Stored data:
#####

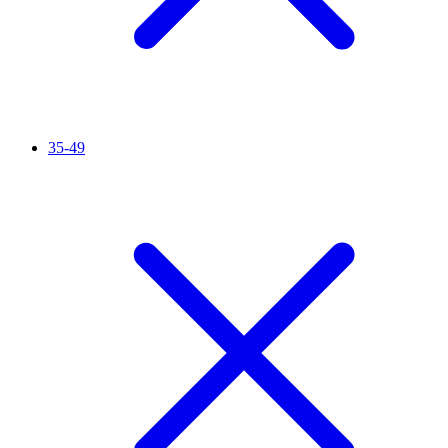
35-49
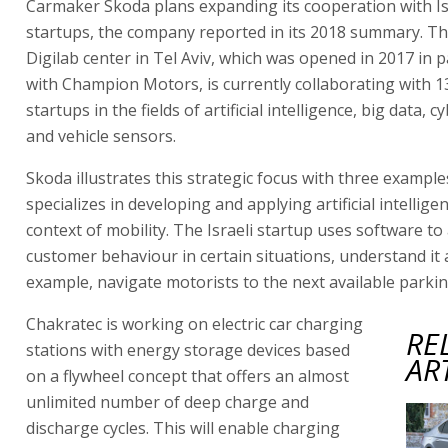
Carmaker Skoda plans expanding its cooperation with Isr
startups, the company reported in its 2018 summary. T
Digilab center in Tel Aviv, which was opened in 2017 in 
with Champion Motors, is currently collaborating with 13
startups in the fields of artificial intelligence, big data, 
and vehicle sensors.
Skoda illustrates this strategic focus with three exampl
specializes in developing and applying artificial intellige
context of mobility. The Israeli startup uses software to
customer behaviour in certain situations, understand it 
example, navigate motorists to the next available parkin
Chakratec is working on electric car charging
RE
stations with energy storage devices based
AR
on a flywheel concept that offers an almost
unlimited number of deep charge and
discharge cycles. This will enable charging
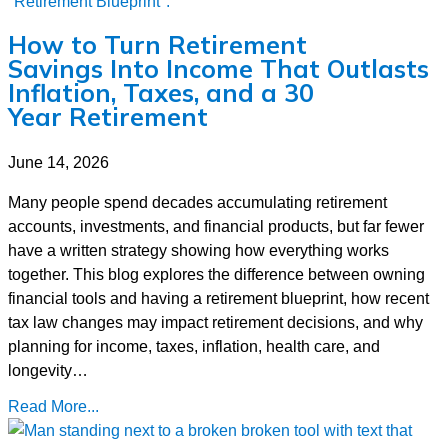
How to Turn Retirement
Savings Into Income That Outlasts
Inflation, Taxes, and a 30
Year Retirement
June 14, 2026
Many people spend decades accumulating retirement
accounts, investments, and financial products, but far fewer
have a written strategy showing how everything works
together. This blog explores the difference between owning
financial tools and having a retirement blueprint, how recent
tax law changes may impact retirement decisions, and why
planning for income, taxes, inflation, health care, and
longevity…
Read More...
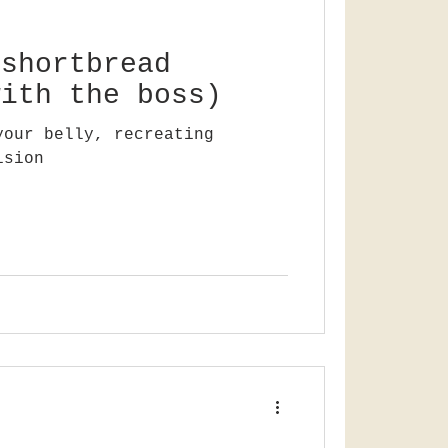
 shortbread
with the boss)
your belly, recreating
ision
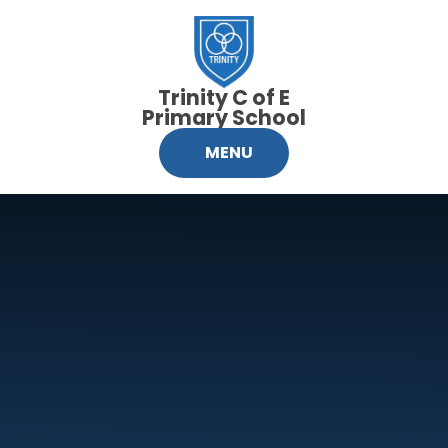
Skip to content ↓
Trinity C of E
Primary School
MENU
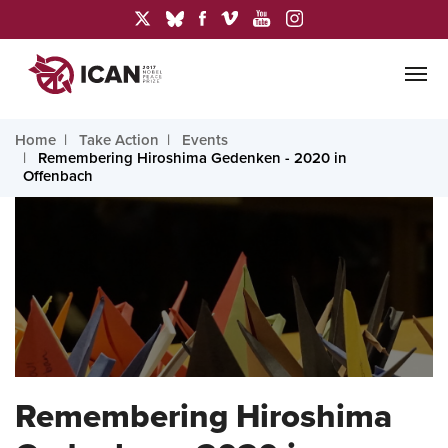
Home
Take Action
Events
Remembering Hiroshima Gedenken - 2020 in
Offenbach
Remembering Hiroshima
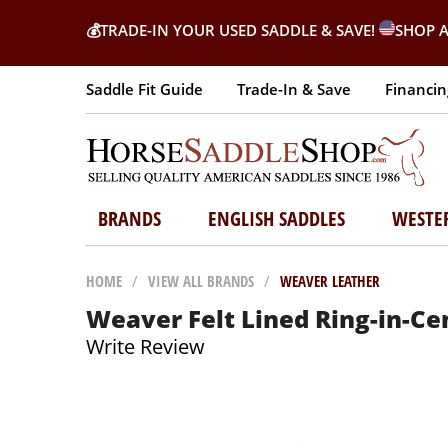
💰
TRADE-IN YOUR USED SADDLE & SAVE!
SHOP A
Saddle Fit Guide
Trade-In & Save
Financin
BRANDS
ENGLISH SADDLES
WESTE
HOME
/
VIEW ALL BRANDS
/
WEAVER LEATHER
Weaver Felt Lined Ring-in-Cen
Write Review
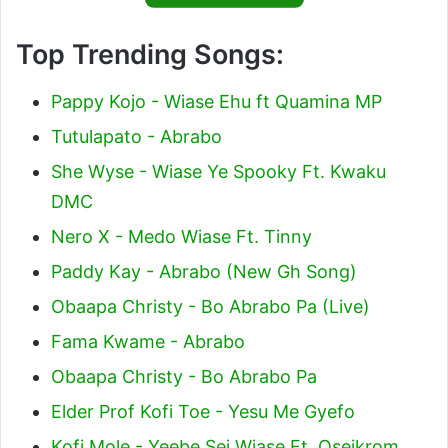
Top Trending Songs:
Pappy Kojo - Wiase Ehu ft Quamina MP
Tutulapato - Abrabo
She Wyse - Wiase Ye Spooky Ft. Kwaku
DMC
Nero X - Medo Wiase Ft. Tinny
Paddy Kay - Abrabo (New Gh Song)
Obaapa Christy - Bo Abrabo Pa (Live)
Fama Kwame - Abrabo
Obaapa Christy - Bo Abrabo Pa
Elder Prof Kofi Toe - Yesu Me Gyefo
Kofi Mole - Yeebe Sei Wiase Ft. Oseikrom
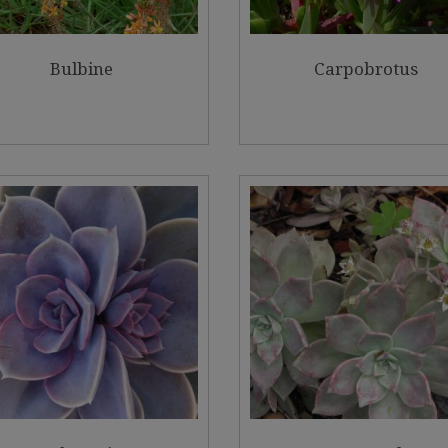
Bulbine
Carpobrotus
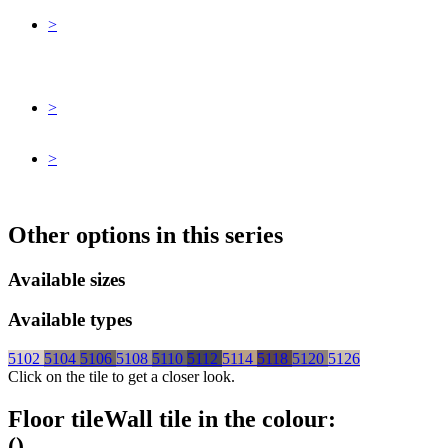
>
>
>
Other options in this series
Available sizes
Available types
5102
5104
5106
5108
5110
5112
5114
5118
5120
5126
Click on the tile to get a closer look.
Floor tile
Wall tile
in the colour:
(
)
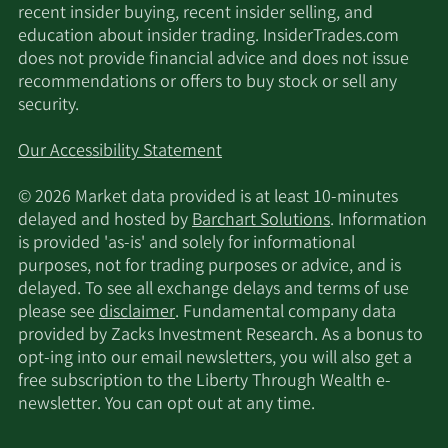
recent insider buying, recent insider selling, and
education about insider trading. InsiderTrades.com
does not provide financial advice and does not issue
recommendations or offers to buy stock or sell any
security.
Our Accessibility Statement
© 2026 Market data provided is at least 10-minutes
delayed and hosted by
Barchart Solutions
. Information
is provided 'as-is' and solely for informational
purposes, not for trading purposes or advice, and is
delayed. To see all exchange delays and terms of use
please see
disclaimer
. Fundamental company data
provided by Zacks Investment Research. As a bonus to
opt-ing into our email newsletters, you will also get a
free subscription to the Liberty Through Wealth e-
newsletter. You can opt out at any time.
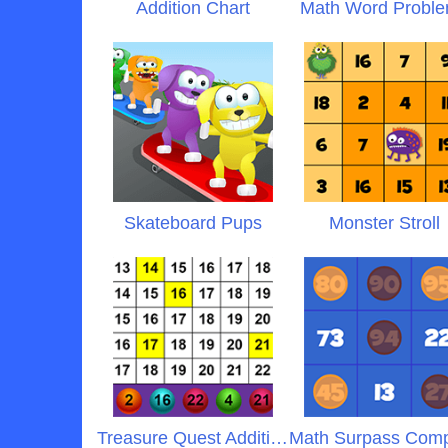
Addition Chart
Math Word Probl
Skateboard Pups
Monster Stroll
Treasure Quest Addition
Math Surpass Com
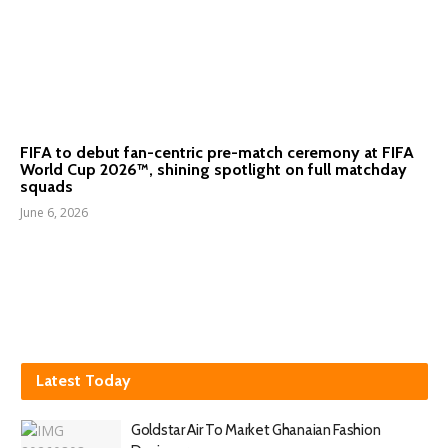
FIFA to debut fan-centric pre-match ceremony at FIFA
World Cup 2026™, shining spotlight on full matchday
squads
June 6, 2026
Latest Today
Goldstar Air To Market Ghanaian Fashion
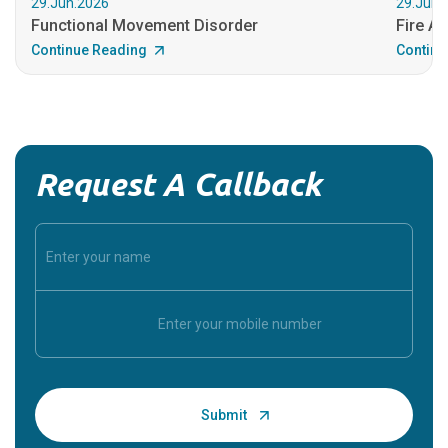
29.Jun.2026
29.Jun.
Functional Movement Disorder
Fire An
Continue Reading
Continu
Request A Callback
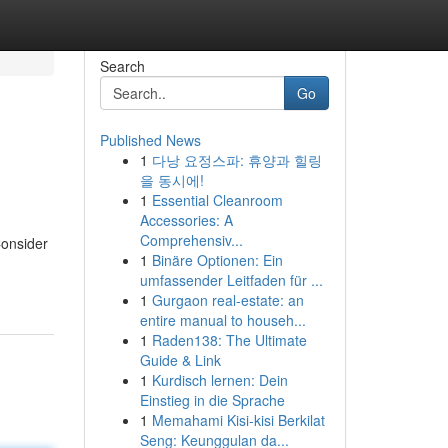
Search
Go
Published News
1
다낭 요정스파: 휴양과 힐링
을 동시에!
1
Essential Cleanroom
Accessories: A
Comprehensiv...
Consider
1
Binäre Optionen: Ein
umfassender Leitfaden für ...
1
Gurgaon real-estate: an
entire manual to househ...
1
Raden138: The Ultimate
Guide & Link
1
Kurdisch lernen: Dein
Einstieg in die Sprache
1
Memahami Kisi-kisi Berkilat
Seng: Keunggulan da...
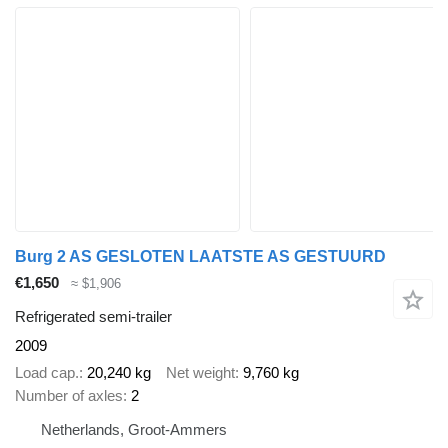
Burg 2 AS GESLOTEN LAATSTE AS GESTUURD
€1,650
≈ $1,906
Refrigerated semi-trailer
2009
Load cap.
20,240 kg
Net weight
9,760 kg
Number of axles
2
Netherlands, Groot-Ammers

#####

Take every line above where "insider" appears and copy it.

SOLUTION FOR THIS TASK:
recent insider buying, recent insider selling, and
education about insider trading. InsiderTrades.com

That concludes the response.